Every day of 2015 was a bad day, even if I chose to have a good day.
Author:
Publish date:
December 29, 2016
Tags:
Tags:
death, grieving, father, aunts, Uncles, family

Your senior year of college can be the most exciting and terrifying stages in a person’s life. Preparing for the real world is stressful — but having three family members pass within four months can take make even the most stoic person lose their mind. My comedian uncle, my tough-as-nails father, and my soft-spoken, God-fearing aunt — all gone in that order.

It all started with my uncle and aunt, both diagnosed at the same time with pulmonary fibrosis during the middle of 2014. Lester, my uncle, had a common cold that turned into pneumonia. With much concerned nudging, he finally went to the doctor. Diagnosed in September, he was gone in November at 67 years old. My family was thought he’d be able to see Christmas or New Year’s, at least.

Two months later, my father retired after 26 years with the sheriff’s department. He was so excited, but deep inside, something was wrong. This feeling was gnawing at me for about a month, like something bad was going to happen. After my uncle’s death, my father changed; despite being tight-fisted with this money, he started buying my mother and me breakfast. He started calling to see if other relatives were alright.
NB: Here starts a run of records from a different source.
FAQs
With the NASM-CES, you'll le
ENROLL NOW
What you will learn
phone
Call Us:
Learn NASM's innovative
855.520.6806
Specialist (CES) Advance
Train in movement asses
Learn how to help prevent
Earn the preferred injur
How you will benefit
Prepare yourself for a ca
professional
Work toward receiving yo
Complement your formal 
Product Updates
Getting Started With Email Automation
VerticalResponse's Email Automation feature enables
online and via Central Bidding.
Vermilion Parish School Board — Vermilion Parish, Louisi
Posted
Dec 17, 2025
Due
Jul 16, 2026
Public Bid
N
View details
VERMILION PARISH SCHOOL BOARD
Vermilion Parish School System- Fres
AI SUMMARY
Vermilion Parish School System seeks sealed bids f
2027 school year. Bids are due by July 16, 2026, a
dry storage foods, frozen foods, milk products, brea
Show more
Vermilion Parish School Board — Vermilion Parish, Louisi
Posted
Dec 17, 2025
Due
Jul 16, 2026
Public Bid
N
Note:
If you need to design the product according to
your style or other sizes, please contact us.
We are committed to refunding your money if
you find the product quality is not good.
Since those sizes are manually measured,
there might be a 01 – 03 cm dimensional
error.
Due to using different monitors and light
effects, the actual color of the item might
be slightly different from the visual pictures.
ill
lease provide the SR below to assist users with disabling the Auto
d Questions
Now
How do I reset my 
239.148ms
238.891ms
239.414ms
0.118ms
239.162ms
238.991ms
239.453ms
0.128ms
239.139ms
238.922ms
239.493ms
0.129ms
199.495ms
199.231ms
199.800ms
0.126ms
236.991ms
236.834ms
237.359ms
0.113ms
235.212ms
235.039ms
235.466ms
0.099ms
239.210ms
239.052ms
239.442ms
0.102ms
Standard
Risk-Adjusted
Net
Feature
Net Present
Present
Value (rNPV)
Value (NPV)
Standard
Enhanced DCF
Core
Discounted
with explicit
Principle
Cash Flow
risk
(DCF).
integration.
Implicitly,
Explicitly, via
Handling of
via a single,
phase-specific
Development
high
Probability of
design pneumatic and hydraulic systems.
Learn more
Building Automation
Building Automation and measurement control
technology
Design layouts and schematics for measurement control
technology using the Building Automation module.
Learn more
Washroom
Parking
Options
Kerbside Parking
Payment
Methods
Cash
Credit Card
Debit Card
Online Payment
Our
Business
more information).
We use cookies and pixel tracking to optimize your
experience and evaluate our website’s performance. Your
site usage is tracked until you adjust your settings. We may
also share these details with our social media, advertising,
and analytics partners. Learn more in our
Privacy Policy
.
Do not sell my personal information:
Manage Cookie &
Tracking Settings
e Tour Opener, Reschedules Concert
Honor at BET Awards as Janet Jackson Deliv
On December 3, 2014, after my brother’s birthday dinner, we were in the car when my father said, “I want this gal," meaning my mother, "to take care of money when I’m gone." My mother and I shrugged it off like it was nothing.

Dad started coming down with a cold the day after Valentine’s Day. Mom and I waited on him hand and foot, looking at each other and laughing at how he was overreacting to a little cold, not knowing that his body was shutting down. He tried going to his part-time job but came back a few hours later, feeling worse than before.

The next day, I was off from my job when asked me, “Nikita, baby, can you take me to the hospital?” He had NEVER asked for that before. He strolled into urgent care at the hospital where I work, and he collapsed from a near cardiac arrest.

A day and some antibiotics later, he felt worse, to the point that mom was bathing and dressing him. Before we took him back to the hospital, he canceled hotel reservations, payed bills early, and got everything "in order." Family and friends were visiting him that day, like the end was near.

Later that night, the doctor called to say dad went into sepsis shock; he coded and was put into a medically induced coma. We wasted no time getting to him, and when we arrived, the staff was working on him. Seeing him like that made me literally sick.

The next day, Mom called: “I think you should get here."

On Saturday, February 21, 2015, my father passed away at age 61.

It didn’t hit me until the day of his funeral that he wasn’t coming home. His service reflected his life: law enforcement, his motorcycle friends, and life in the U.S. Marine Corps. The American flag covered over his casket, beautiful yet disturbing. I couldn't help but think about my Aunt Ruth, who couldn’t attend the funeral due to being sick.

I regret not seeing her when she was sick, since she was a little farther from home. A couple weeks after my dad died, I made plans to visit her, but it was too late. Friday, March 6, 2015, my cousin called crying, “My mama."

I didn’t go to work that day because it was too much, reopening the scab of the last two deaths. Her service was big and beautiful; she looked like an angel.

The hardest part has been learning how to cope. Every day of 2015 was a bad day, even if I chose to have a good day. The grieving process isn’t in order — one week is acceptance and next week is denial. I’m just amazed at how this even happened, out of nowhere. They’re on my mind 24/7, but I’m now able to compartmentalize my thoughts about them.

I live very close to my grandparents’ home, the farm where my father, aunt and uncle grew up. Just two-and-half years ago, it was full of life. In the South, it’s very common to have a family plot on or near family land; my family is buried there, so I don’t feel alone at times.

I’m grateful they were in my life. Dad loved motorcycles and kicking ass, Uncle Lester loved cracking jokes, and Aunt Ruth loved the Lord and playing piano. I know they’re together, getting on each other’s nerves, A they’ll be in my heart forever.